I know you have solved your problem already but just saying that in case someone with similar problem reads this later on


2 years ago

Hey Everyone, so after scratching my head for a while I decided to get it done by a professional, he is charging 0.2$/mm of height.
We also agreed to get all other taps done at a price of 0.4$ per Tap (the job work has a total of 25 taps).


Reply 2 years ago

That was your best idea!
M3 is a true pain in aluminium already, especially the better grades.
Even for that I prefer to make a little rig that won't allow any movement of the tap.
A tiny wobble, twitch or second of distraction and they snap right off you.
M2 is something that even I struggle with and I only use such small screws in materials I deem soft enough to tap by hand.
Extracting one that is broken off inside the hole is next to impossible without loosing your sanity.
I had some luck with three pieces of piano wire going through three holes placed like the slots on the tap.
But if broken off by twisting while bending this won't work as the tap is now jammed into the material.
The only thing I know that works here is a sensitve drill press and a left hand extraction drill.
But those hard enough to not just handle srews but also taps would cost you more than the entire job you now sorted out by professionals.

For better results try my way of making tiny tapped holes:
Get a drill set with fine increments, so for eample from 1mm to 5mm in 0.1mm steps.
Use some PVC, like from a downpipe, flatten it after heating and use this soft material for test runs.
Against commonbelief soft materials like plastic or aluminium can be much harder to tap than steel.
The material tends to curl up instead of breaking.
For M2 start with a 1.6mm hole, preferable with a drill press to keep it straight and the diameter even.
Make sure to go through slowly enough to not melt any material - you want the plastic come out in a nice string.
Now try to tap it without oil or lube, PVC is great here ;)
It should go fairly easy but if you look at the finnished cut with a magnifying glass you might see the thread is not properly formed.
If so try again but do less backturns with the tool.
Get a feeling how much material is building up and then turn it out completely to clean and go again.
Now you should see a much better formed thread but you might lack some detail.
Try again with a 1.7mm hole and to guide the tap use a few spins by hand with a bigger drill to smooth the top of the hole.
If you now (using the last way of cleaning instead of just breaking the cut material) get a thread that looks just fine try a screw in it.
It should hold reasonably well considering the soft plastic.
You can dare to go go 1.8mm in PVC but it should be fine with 1.7mm.
Aluminium is a different beast and here the prefered drill size is 1.6mm for a 0.4mm pitch and 1.55mm for a 0.45mm pitch.
Using 1.65mm for the first mm of the hole will make the start of the tapping much easier, if you can afford a mm.
I prefer sweing machine oil for these tiny jobs.
So fill the hole and wet the tap and use the same extraction technique as on the PVC.
If in doubt take it out ;)
Every time you do, clean out the hole and fill it with oil again.
If through hole use a piece of sticky tape to cover the underside.
As soon as you feel too much tension you take the tap back a quarter of a turn.
Try again and if still too much tension to half a turn back.
In case you already made three full turns you might have to take it out already, especially during the deeper parts of the tapping.


2 years ago

Several yrs ago, I was faced with a similar problem. I chose to drill and tap another hole in a location that it would work. To some extent, this meant accepting the Aesthetics of an abandoned hole with a broken tap.
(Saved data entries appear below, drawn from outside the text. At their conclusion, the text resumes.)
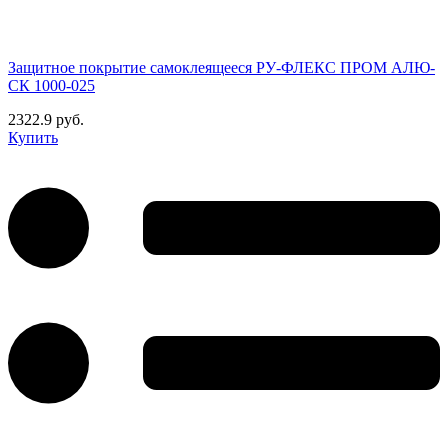
Защитное покрытие самоклеящееся РУ-ФЛЕКС ПРОМ АЛЮ-
СК 1000-025
2322.9 руб.
Купить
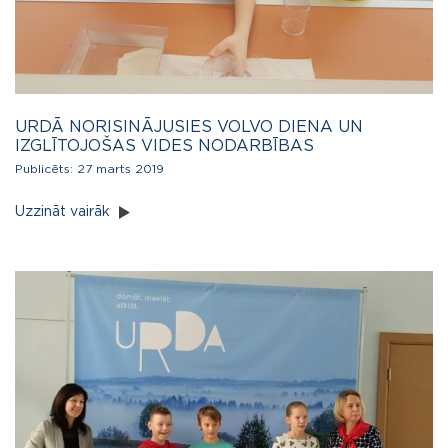
URDĀ NORISINĀJUSIES VOLVO DIENA UN
IZGLĪTOJOŠAS VIDES NODARBĪBAS
Publicēts:
27 marts 2019
Uzzināt vairāk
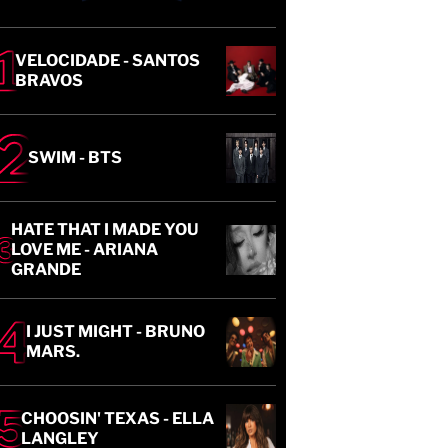
VELOCIDADE - SANTOS
BRAVOS
SWIM - BTS
HATE THAT I MADE YOU
LOVE ME - ARIANA
GRANDE
I JUST MIGHT - BRUNO
MARS.
CHOOSIN' TEXAS - ELLA
LANGLEY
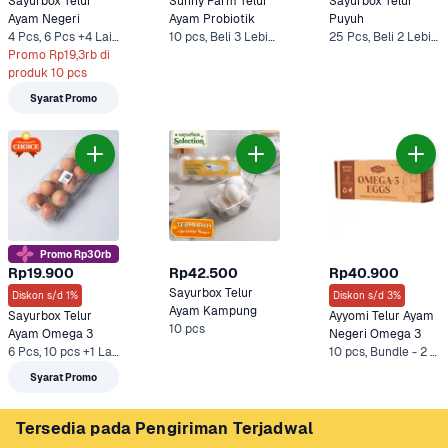
Sayurbox Telur 
Sunny Farm Telur 
Sayurbox Telur 
Ayam Negeri
Ayam Probiotik
Puyuh
4 Pcs, 6 Pcs +4 Lainnya
10 pcs, Beli 3 Lebih Murah
25 Pcs, Beli 2 Lebih Murah (25 Pcs)
Promo Rp19,3rb di 
produk 10 pcs
Syarat Promo
Promo Rp30rb
Rp19.900
Rp42.500
Rp40.900
Sayurbox Telur 
Diskon s/d 1%
Diskon s/d 3%
Ayam Kampung
Sayurbox Telur 
Ayyomi Telur Ayam 
10 pcs
Ayam Omega 3
Negeri Omega 3
6 Pcs, 10 pcs +1 Lainnya
10 pcs, Bundle - 2 x 10 pcs*
Syarat Promo
Tersedia pada Pengiriman Terjadwal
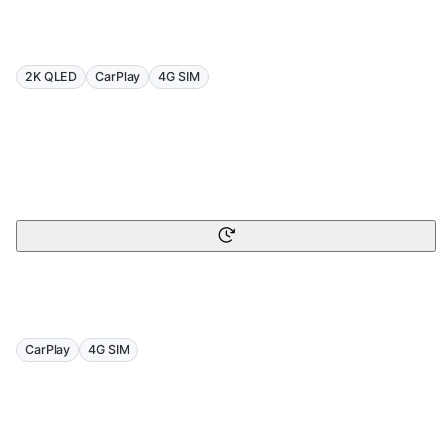
2K QLED
CarPlay
4G SIM
CarPlay
4G SIM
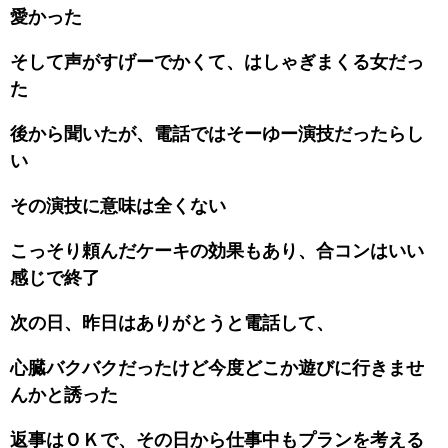
愛かった
そして声がすげーでかくて、はしゃぎまくる女だっ
た
後から聞いたが、電話ではそーゆー演技だったらし
い
その演技に意味は全くない
こっそり頼んだケーキの効果もあり、合コンはいい
感じで終了
次の日、昨日はありがとうと電話して、
心臓バクバクだったけど今度どこか遊びに行きませ
んかと誘った
返事はＯＫで、その日から仕事中もプランを考える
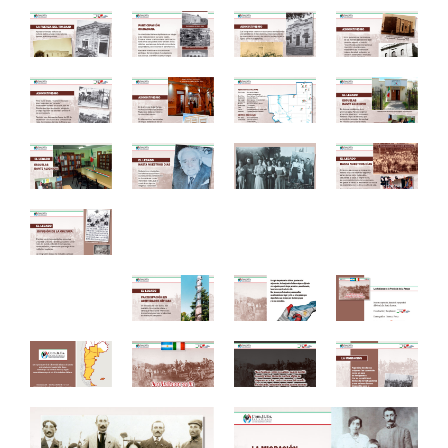
Difusión
Contacto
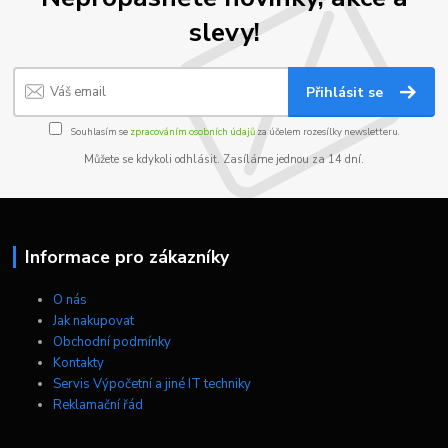
slevy!
Přihlásit se
Souhlasím se
zpracováním osobních údajů
za účelem rozesílky newsletteru.
Můžete se kdykoli odhlásit. Zasíláme jednou za 14 dní.
Informace pro zákazníky
O nás
Jak nakupovat
Obchodní podmínky
Kontakty
Servis Výpočetní a jiné IT techniky
Reklamační řád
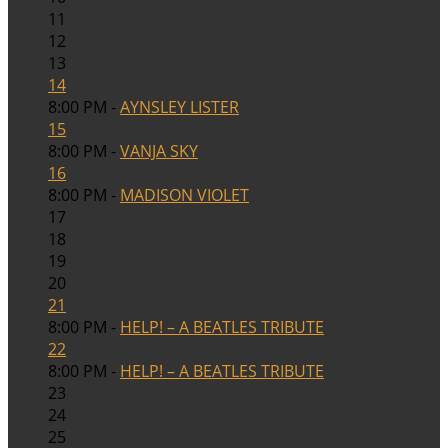
11
12
13
14
8:00 PM -
AYNSLEY LISTER
15
8:00 PM -
VANJA SKY
16
8:00 PM -
MADISON VIOLET
17
18
19
20
21
8:00 PM -
HELP! – A BEATLES TRIBUTE
22
8:00 PM -
HELP! – A BEATLES TRIBUTE
23
24
25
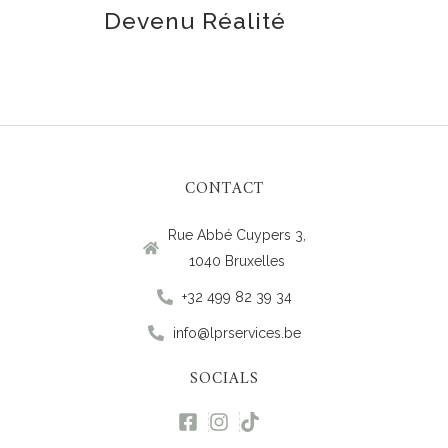
Devenu Réalité
CONTACT
Rue Abbé Cuypers 3,
1040 Bruxelles
+32 499 82 39 34
info@lprservices.be
SOCIALS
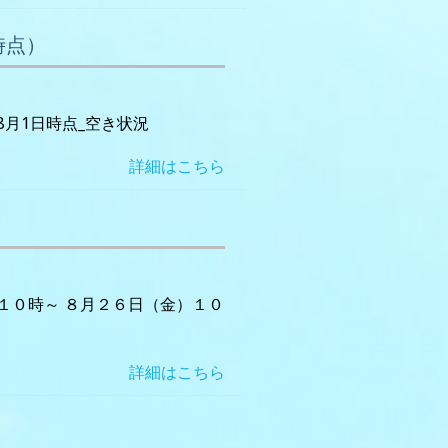
時点）
8月1日時点_空き状況
詳細はこちら
１０時～ ８月２６日（金）１０
詳細はこちら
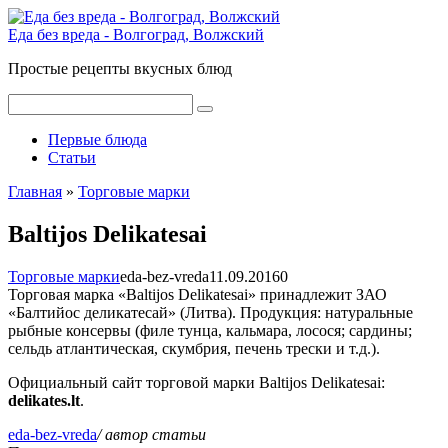
Перейти
к
Еда без вреда - Волгоград, Волжский
контенту
Простые рецепты вкусных блюд
Поиск:
Первые блюда
Статьи
Главная
»
Торговые марки
Baltijos Delikatesai
Торговые марки
eda-bez-vreda
11.09.2016
0
Торговая марка «Baltijos Delikatesai» принадлежит ЗАО
«Балтийос деликатесай» (Литва). Продукция: натуральные
рыбные консервы (филе тунца, кальмара, лосося; сардины;
сельдь атлантическая, скумбрия, печень трески и т.д.).
Официальный сайт торговой марки Baltijos Delikatesai:
delikates.lt
.
eda-bez-vreda
/ автор статьи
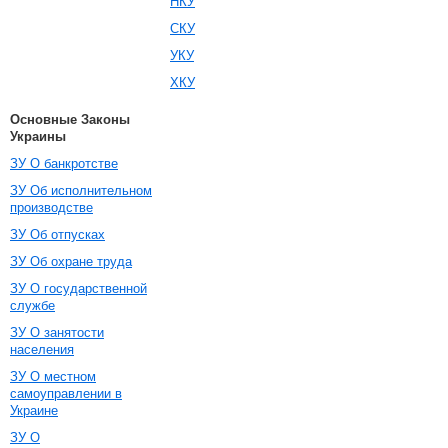
НКУ
СКУ
УКУ
ХКУ
Основные Законы
Украины
ЗУ О банкротстве
ЗУ Об исполнительном
производстве
ЗУ Об отпусках
ЗУ Об охране труда
ЗУ О государственной
службе
ЗУ О занятости
населения
ЗУ О местном
самоуправлении в
Украине
ЗУ О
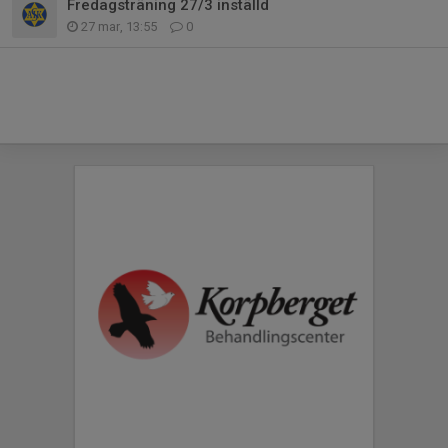
Fredagsträning 27/3 inställd
27 mar, 13:55
0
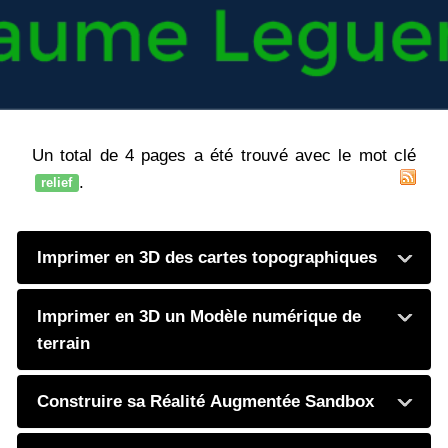
Un total de 4 pages a été trouvé avec le mot clé
.
relief
Imprimer en 3D des cartes topographiques
Imprimer en 3D un Modèle numérique de
terrain
Construire sa Réalité Augmentée Sandbox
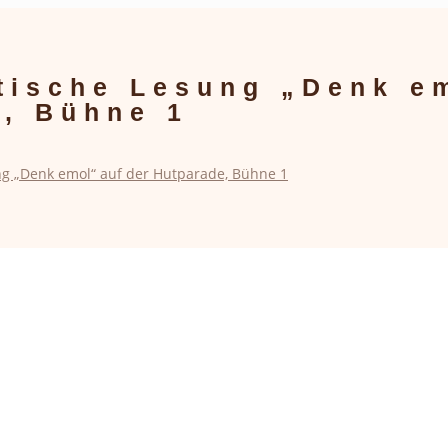
ische Lesung „Denk em
, Bühne 1
g „Denk emol“ auf der Hutparade, Bühne 1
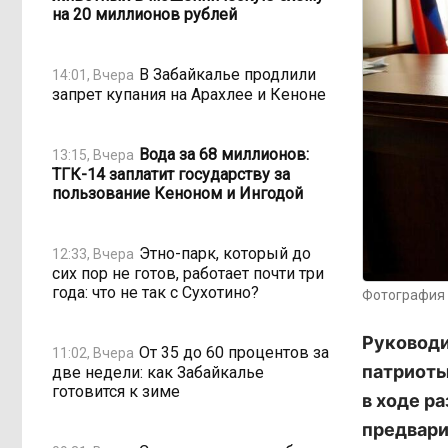
на 20 миллионов рублей
В Забайкалье продлили
14:01, Вчера
запрет купания на Арахлее и Кеноне
Вода за 68 миллионов:
13:15, Вчера
ТГК-14 заплатит государству за
пользование Кеноном и Ингодой
Этно-парк, который до
12:33, Вчера
сих пор не готов, работает почти три
года: что не так с Сухотино?
Фотография 
Руководи
От 35 до 60 процентов за
11:02, Вчера
патриоты
две недели: как Забайкалье
готовится к зиме
в ходе р
предвари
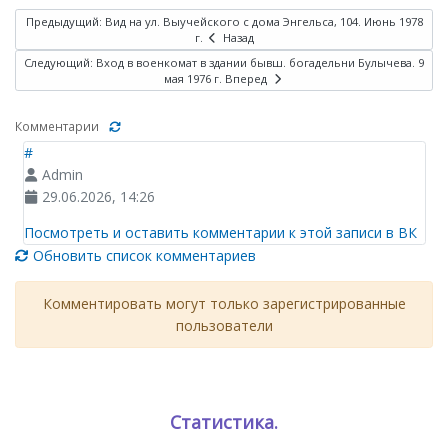
Предыдущий: Вид на ул. Выучейского с дома Энгельса, 104. Июнь 1978
г.
Назад
Следующий: Вход в военкомат в здании бывш. богадельни Булычева. 9
мая 1976 г.
Вперед
Комментарии
#
Admin
29.06.2026, 14:26
Посмотреть и оставить комментарии к этой записи в ВК
Обновить список комментариев
Комментировать могут только зарегистрированные
пользователи
Статистика.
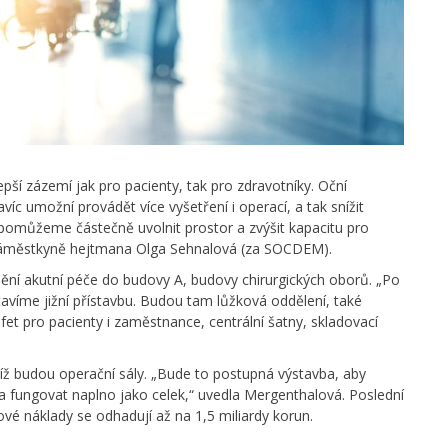
pší zázemí jak pro pacienty, tak pro zdravotníky. Oční
avíc umožní provádět více vyšetření i operací, a tak snížit
 pomůžeme částečně uvolnit prostor a zvýšit kapacitu pro
a náměstkyně hejtmana Olga Sehnalová (za SOCDEM).
dění akutní péče do budovy A, budovy chirurgických oborů. „Po
avíme jižní přístavbu. Budou tam lůžková oddělení, také
et pro pacienty i zaměstnance, centrální šatny, skladovací
níž budou operační sály. „Bude to postupná výstavba, aby
fungovat naplno jako celek,“ uvedla Mergenthalová. Poslední
ové náklady se odhadují až na 1,5 miliardy korun.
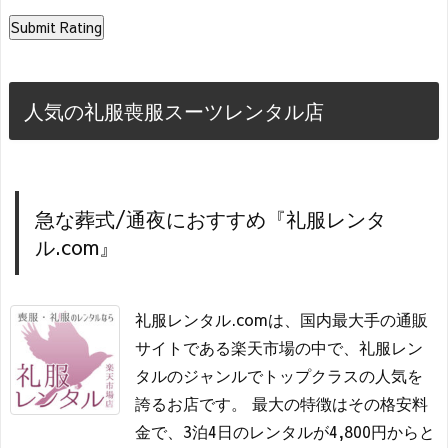
人気の礼服喪服スーツレンタル店
急な葬式/通夜におすすめ『礼服レンタ
ル.com』
礼服レンタル.comは、国内最大手の通販
サイトである楽天市場の中で、礼服レン
タルのジャンルでトップクラスの人気を
誇るお店です。 最大の特徴はその格安料
金で、3泊4日のレンタルが4,800円からと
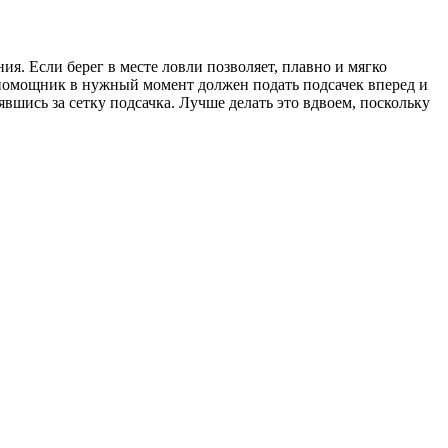
я. Если берег в месте ловли позволяет, плавно и мягко
 помощник в нужный момент должен подать подсачек вперед и
зявшись за сетку подсачка. Лучше делать это вдвоем, поскольку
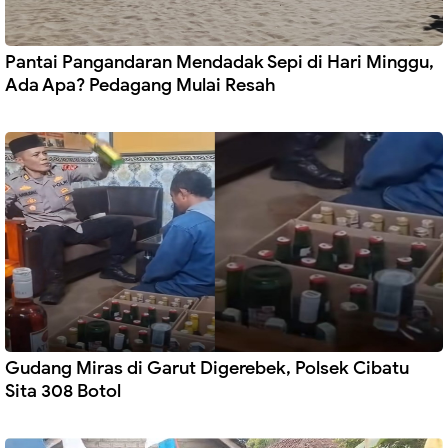
Pantai Pangandaran Mendadak Sepi di Hari Minggu,
Ada Apa? Pedagang Mulai Resah
Gudang Miras di Garut Digerebek, Polsek Cibatu
Sita 308 Botol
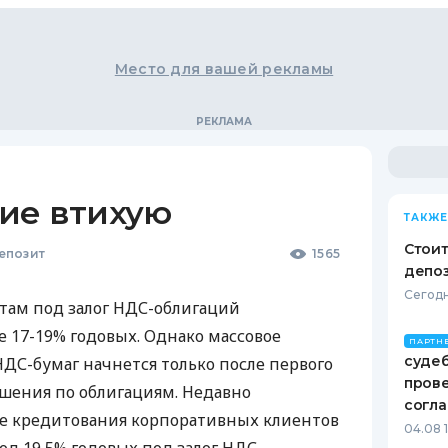
Место для вашей рекламы
ие втихую
ТАКЖЕ
Стоит
епозит
1565
депо
Сегодн
там под залог НДС-облигаций
е 17-19% годовых. Однако массовое
ПАРТН
судеб
НДС-бумаг начнется только после первого
пров
шения по облигациям. Недавно
согл
ле кредитования корпоративных клиентов
04.08 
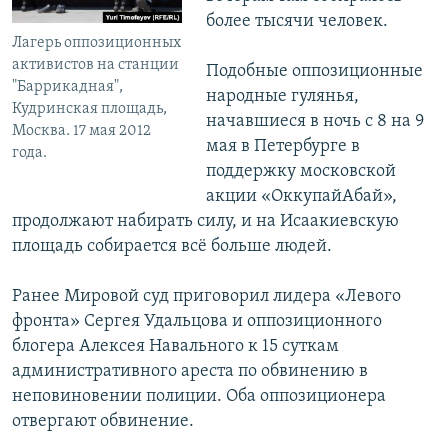
более тысячи человек.
Лагерь оппозиционных
активистов на станции
Подобные оппозиционные
"Баррикадная",
народные гулянья,
Кудринская площадь,
начавшиеся в ночь с 8 на 9
Москва. 17 мая 2012
мая в Петербурге в
года.
поддержку московской
акции «ОккупайАбай»,
продолжают набирать силу, и на Исаакиевскую
площадь собирается всё больше людей.
Ранее Мировой суд приговорил лидера «Левого
фронта» Сергея Удальцова и оппозиционного
блогера Алексея Навального к 15 суткам
административного ареста по обвинению в
неповиновении полиции. Оба оппозиционера
отвергают обвинение.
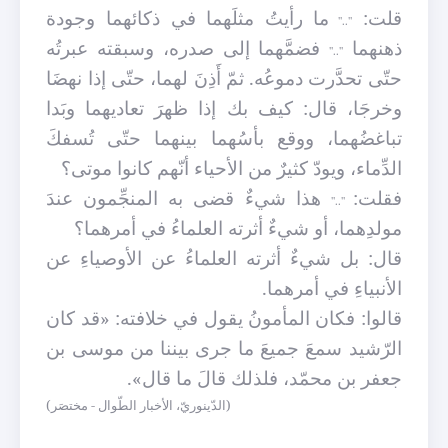
قلت:
ما رأيتُ مثلَهما في ذكائهما وجودة
".."
ذهنهما
فضمَّهما إلى صدره، وسبقته عبرتُه
".."
حتّى تحدَّرت دموعُه. ثمّ أَذِنَ لهما، حتّى إذا نهضَا
وخرجَا، قال: كيف بك إذا ظهرَ تعاديهما وبَدا
تباغضُهما، ووقع بأسُهما بينهما حتّى تُسفكَ
الدِّماء، ويودّ كثيرٌ من الأحياء أنّهم كانوا موتى؟
فقلت:
هذا شيءٌ قضى به المنجِّمون عندَ
".."
مولدِهما، أو شيءٌ أثرته العلماءُ في أمرهما؟
قال: بل شيءٌ أثرته العلماءُ عن الأوصياءِ عن
الأنبياءِ في أمرهما.
قالوا: فكان المأمونُ يقول في خلافته: «قد كان
الرّشيد سمعَ جميعَ ما جرى بيننا من موسى بن
جعفر بن محمّد، فلذلك قالَ ما قال».
(الدّينوريّ، الأخبار الطّوال - مختصَر)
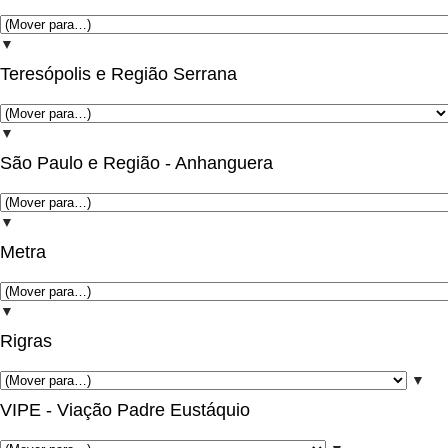
▼
Teresópolis e Região Serrana
▼
São Paulo e Região - Anhanguera
▼
Metra
▼
Rigras
▼
VIPE - Viação Padre Eustáquio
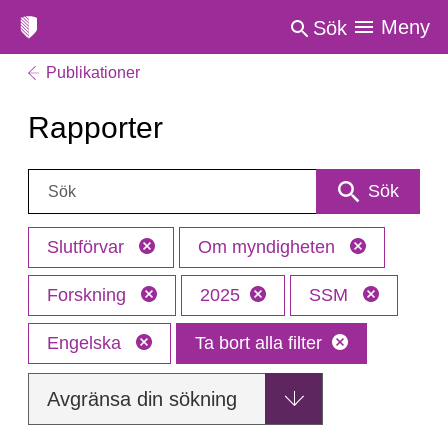
Meny
Sök
Publikationer
Rapporter
Sök:
Sök
Slutförvar
Om myndigheten
Forskning
2025
SSM
Engelska
Ta bort alla filter
Avgränsa din sökning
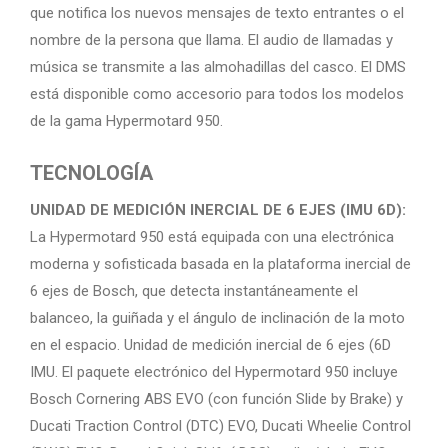
que notifica los nuevos mensajes de texto entrantes o el
nombre de la persona que llama. El audio de llamadas y
música se transmite a las almohadillas del casco. El DMS
está disponible como accesorio para todos los modelos
de la gama Hypermotard 950.
TECNOLOGÍA
UNIDAD DE MEDICIÓN INERCIAL DE 6 EJES (IMU 6D):
La Hypermotard 950 está equipada con una electrónica
moderna y sofisticada basada en la plataforma inercial de
6 ejes de Bosch, que detecta instantáneamente el
balanceo, la guiñada y el ángulo de inclinación de la moto
en el espacio. Unidad de medición inercial de 6 ejes (6D
IMU. El paquete electrónico del Hypermotard 950 incluye
Bosch Cornering ABS EVO (con función Slide by Brake) y
Ducati Traction Control (DTC) EVO, Ducati Wheelie Control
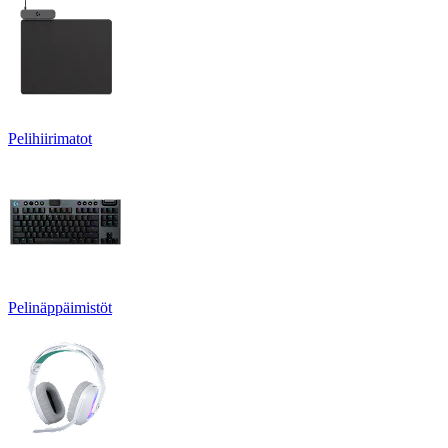
Pelihiirimatot
Pelinäppäimistöt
If you're really committed to getting that tap out,


2 years ago

Do you have a spare piece of anodized Al which you wouldn't mind messing up as a test?


2 years ago

The only way to get the tap out is an acid that does not attack Al.. When I worked for Bill Lear of the steam bus fame, they regularly removed taps from Al blocks with acid.. I do not remember if it was sulfuric acid nor if it was safe on Anodized 2014.